§ **TASK DETAILS**:
Your task is to retype every entry exactly, omitting nothing.
——
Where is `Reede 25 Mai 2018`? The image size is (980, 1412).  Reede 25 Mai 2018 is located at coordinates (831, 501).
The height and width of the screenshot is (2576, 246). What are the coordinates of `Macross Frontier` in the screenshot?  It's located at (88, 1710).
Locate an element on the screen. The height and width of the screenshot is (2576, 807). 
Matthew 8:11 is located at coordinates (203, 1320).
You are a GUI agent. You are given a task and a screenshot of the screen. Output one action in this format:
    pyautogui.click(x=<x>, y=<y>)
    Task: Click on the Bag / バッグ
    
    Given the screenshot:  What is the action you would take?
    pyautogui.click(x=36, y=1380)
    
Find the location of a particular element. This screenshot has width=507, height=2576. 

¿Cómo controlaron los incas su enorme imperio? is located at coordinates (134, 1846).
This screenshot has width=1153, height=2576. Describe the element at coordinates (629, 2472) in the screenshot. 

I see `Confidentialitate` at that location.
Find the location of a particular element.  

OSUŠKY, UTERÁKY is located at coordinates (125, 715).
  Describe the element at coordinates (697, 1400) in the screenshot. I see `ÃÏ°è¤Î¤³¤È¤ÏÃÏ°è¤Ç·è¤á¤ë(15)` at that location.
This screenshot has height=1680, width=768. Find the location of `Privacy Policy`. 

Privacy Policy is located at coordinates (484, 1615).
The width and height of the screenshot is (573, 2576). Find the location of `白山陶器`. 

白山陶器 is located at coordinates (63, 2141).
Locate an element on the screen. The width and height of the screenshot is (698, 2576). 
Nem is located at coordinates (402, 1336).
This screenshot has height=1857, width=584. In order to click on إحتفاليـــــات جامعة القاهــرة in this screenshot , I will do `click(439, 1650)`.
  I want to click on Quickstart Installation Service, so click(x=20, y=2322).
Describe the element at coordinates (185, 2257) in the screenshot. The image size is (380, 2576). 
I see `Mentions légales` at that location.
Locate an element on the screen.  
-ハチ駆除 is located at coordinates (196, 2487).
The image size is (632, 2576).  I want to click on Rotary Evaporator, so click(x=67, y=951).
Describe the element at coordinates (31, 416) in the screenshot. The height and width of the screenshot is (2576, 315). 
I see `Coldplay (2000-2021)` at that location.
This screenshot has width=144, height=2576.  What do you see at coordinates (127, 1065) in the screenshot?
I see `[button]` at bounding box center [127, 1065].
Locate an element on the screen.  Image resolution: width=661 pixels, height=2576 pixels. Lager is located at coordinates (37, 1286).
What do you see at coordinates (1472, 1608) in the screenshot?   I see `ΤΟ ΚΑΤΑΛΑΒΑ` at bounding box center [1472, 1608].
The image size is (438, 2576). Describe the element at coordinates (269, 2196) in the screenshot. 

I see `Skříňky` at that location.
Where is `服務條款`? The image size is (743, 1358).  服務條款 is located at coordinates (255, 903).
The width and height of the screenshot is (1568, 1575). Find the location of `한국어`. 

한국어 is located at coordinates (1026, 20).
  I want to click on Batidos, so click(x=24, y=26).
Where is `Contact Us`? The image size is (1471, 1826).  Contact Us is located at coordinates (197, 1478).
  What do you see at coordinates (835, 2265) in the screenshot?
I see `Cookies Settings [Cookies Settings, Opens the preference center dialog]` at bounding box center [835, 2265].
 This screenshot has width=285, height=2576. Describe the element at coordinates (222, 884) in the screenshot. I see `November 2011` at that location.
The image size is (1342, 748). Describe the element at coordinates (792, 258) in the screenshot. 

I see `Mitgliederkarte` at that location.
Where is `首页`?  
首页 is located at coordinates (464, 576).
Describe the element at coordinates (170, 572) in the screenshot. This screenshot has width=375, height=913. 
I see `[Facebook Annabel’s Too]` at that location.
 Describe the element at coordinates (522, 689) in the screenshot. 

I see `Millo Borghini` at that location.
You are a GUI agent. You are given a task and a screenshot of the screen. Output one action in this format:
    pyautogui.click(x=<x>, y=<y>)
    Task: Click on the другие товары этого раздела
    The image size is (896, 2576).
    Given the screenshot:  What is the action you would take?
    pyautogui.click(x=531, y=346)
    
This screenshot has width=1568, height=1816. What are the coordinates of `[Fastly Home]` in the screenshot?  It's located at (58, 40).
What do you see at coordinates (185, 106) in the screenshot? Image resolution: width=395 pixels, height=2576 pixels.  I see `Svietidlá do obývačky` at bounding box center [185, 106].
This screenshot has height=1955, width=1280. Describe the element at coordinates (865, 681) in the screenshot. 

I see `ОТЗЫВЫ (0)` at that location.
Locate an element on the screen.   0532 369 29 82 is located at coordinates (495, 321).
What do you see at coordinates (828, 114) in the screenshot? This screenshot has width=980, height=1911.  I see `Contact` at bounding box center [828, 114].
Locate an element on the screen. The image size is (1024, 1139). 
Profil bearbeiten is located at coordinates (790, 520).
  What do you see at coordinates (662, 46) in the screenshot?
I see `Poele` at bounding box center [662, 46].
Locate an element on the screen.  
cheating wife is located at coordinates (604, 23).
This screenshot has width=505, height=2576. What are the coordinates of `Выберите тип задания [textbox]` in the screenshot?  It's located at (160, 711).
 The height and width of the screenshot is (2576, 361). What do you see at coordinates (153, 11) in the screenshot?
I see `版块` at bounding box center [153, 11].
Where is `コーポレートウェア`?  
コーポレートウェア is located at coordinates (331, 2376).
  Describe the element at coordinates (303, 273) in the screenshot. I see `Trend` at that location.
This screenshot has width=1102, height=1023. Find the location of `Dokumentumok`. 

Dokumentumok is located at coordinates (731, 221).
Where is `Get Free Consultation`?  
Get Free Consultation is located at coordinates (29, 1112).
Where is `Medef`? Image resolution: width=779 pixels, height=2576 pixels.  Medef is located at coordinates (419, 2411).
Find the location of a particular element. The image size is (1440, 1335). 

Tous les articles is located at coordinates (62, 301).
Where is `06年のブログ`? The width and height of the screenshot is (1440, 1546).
——
§ **SOLVED PROBLEM**:
Where is `Reede 25 Mai 2018`? The image size is (980, 1412).  Reede 25 Mai 2018 is located at coordinates (831, 501).
The height and width of the screenshot is (2576, 246). What are the coordinates of `Macross Frontier` in the screenshot?  It's located at (88, 1710).
Locate an element on the screen. The height and width of the screenshot is (2576, 807). 
Matthew 8:11 is located at coordinates (203, 1320).
You are a GUI agent. You are given a task and a screenshot of the screen. Output one action in this format:
    pyautogui.click(x=<x>, y=<y>)
    Task: Click on the Bag / バッグ
    
    Given the screenshot:  What is the action you would take?
    pyautogui.click(x=36, y=1380)
    
Find the location of a particular element. This screenshot has width=507, height=2576. 

¿Cómo controlaron los incas su enorme imperio? is located at coordinates (134, 1846).
This screenshot has width=1153, height=2576. Describe the element at coordinates (629, 2472) in the screenshot. 

I see `Confidentialitate` at that location.
Find the location of a particular element.  

OSUŠKY, UTERÁKY is located at coordinates (125, 715).
  Describe the element at coordinates (697, 1400) in the screenshot. I see `ÃÏ°è¤Î¤³¤È¤ÏÃÏ°è¤Ç·è¤á¤ë(15)` at that location.
This screenshot has height=1680, width=768. Find the location of `Privacy Policy`. 

Privacy Policy is located at coordinates (484, 1615).
The width and height of the screenshot is (573, 2576). Find the location of `白山陶器`. 

白山陶器 is located at coordinates (63, 2141).
Locate an element on the screen. The width and height of the screenshot is (698, 2576). 
Nem is located at coordinates (402, 1336).
This screenshot has height=1857, width=584. In order to click on إحتفاليـــــات جامعة القاهــرة in this screenshot , I will do `click(439, 1650)`.
  I want to click on Quickstart Installation Service, so click(x=20, y=2322).
Describe the element at coordinates (185, 2257) in the screenshot. The image size is (380, 2576). 
I see `Mentions légales` at that location.
Locate an element on the screen.  
-ハチ駆除 is located at coordinates (196, 2487).
The image size is (632, 2576).  I want to click on Rotary Evaporator, so click(x=67, y=951).
Describe the element at coordinates (31, 416) in the screenshot. The height and width of the screenshot is (2576, 315). 
I see `Coldplay (2000-2021)` at that location.
This screenshot has width=144, height=2576.  What do you see at coordinates (127, 1065) in the screenshot?
I see `[button]` at bounding box center [127, 1065].
Locate an element on the screen.  Image resolution: width=661 pixels, height=2576 pixels. Lager is located at coordinates (37, 1286).
What do you see at coordinates (1472, 1608) in the screenshot?   I see `ΤΟ ΚΑΤΑΛΑΒΑ` at bounding box center [1472, 1608].
The image size is (438, 2576). Describe the element at coordinates (269, 2196) in the screenshot. 

I see `Skříňky` at that location.
Where is `服務條款`? The image size is (743, 1358).  服務條款 is located at coordinates (255, 903).
The width and height of the screenshot is (1568, 1575). Find the location of `한국어`. 

한국어 is located at coordinates (1026, 20).
  I want to click on Batidos, so click(x=24, y=26).
Where is `Contact Us`? The image size is (1471, 1826).  Contact Us is located at coordinates (197, 1478).
  What do you see at coordinates (835, 2265) in the screenshot?
I see `Cookies Settings [Cookies Settings, Opens the preference center dialog]` at bounding box center [835, 2265].
 This screenshot has width=285, height=2576. Describe the element at coordinates (222, 884) in the screenshot. I see `November 2011` at that location.
The image size is (1342, 748). Describe the element at coordinates (792, 258) in the screenshot. 

I see `Mitgliederkarte` at that location.
Where is `首页`?  
首页 is located at coordinates (464, 576).
Describe the element at coordinates (170, 572) in the screenshot. This screenshot has width=375, height=913. 
I see `[Facebook Annabel’s Too]` at that location.
 Describe the element at coordinates (522, 689) in the screenshot. 

I see `Millo Borghini` at that location.
You are a GUI agent. You are given a task and a screenshot of the screen. Output one action in this format:
    pyautogui.click(x=<x>, y=<y>)
    Task: Click on the другие товары этого раздела
    The image size is (896, 2576).
    Given the screenshot:  What is the action you would take?
    pyautogui.click(x=531, y=346)
    
This screenshot has width=1568, height=1816. What are the coordinates of `[Fastly Home]` in the screenshot?  It's located at (58, 40).
What do you see at coordinates (185, 106) in the screenshot? Image resolution: width=395 pixels, height=2576 pixels.  I see `Svietidlá do obývačky` at bounding box center [185, 106].
This screenshot has height=1955, width=1280. Describe the element at coordinates (865, 681) in the screenshot. 

I see `ОТЗЫВЫ (0)` at that location.
Locate an element on the screen.   0532 369 29 82 is located at coordinates (495, 321).
What do you see at coordinates (828, 114) in the screenshot? This screenshot has width=980, height=1911.  I see `Contact` at bounding box center [828, 114].
Locate an element on the screen. The image size is (1024, 1139). 
Profil bearbeiten is located at coordinates (790, 520).
  What do you see at coordinates (662, 46) in the screenshot?
I see `Poele` at bounding box center [662, 46].
Locate an element on the screen.  
cheating wife is located at coordinates (604, 23).
This screenshot has width=505, height=2576. What are the coordinates of `Выберите тип задания [textbox]` in the screenshot?  It's located at (160, 711).
 The height and width of the screenshot is (2576, 361). What do you see at coordinates (153, 11) in the screenshot?
I see `版块` at bounding box center [153, 11].
Where is `コーポレートウェア`?  
コーポレートウェア is located at coordinates (331, 2376).
  Describe the element at coordinates (303, 273) in the screenshot. I see `Trend` at that location.
This screenshot has width=1102, height=1023. Find the location of `Dokumentumok`. 

Dokumentumok is located at coordinates (731, 221).
Where is `Get Free Consultation`?  
Get Free Consultation is located at coordinates (29, 1112).
Where is `Medef`? Image resolution: width=779 pixels, height=2576 pixels.  Medef is located at coordinates (419, 2411).
Find the location of a particular element. The image size is (1440, 1335). 

Tous les articles is located at coordinates (62, 301).
Where is `06年のブログ`? The width and height of the screenshot is (1440, 1546).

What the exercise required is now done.